Quality data is the grail we're all looking for. It ensures us to design the most accurate models, top-notch analytics and the best reports. And we're wasting so much time in cleaning data instead, not knowing when to stop, because we don't really know what is quality data and how to reach that level of completion where we can stop cleaning and start focusing on the other tasks.
At Hoxn, we know that quality data beat fancy algorithms and what cleaning data should not be painful nor takes so much time. In order to be efficient with data cleaning, we have set a lists of items to check in order to ensure quality data.
What truly is quality data?
Data is information. You can have two different kinds of bad data: the noisy data (think of the grainy TV where you can see some of the content but not everything) and the false data (a wrong label, misleading categories, and so on). Quality data is when you can extract good and true information out of your data.
It will always depends on your use-case. For example, if I'm taking as example a raw dataset about housing prices, if my objective is to get some statistics on the pricing information of homes in a particular city, the only information I would need to ensure quality is the geographical information and the price column. I would not need to clean some additional variables included in my dataset if it doesn't help my analysis: keep it simple - don't waste time on unnecessary cleaning, otherwise you'll end up cleaning all the dataset just for a quick analysis.
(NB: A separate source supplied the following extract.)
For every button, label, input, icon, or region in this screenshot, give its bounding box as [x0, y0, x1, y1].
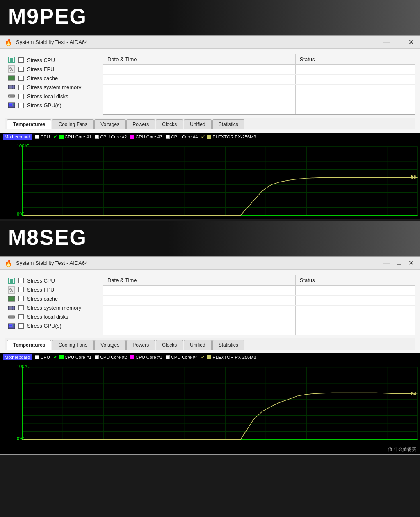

The literature reminds us of those 6 main quality pillars:
Validity: is your data fitting its business rules, constraints and syntax? I'm talking about the format, the type, the range of values it should take, and so on. Basically, if you data is brought to you with a data dictionary containing metadata, do your data fit it correctly? Are your dates dates? And your prices numbers with decimal values? How many times I've had got to transform types because the data was saved beforehand in the wrong one... How many times have I got negative prices? Things as obvious as those happen every day and it should be the first pillar towards quality data.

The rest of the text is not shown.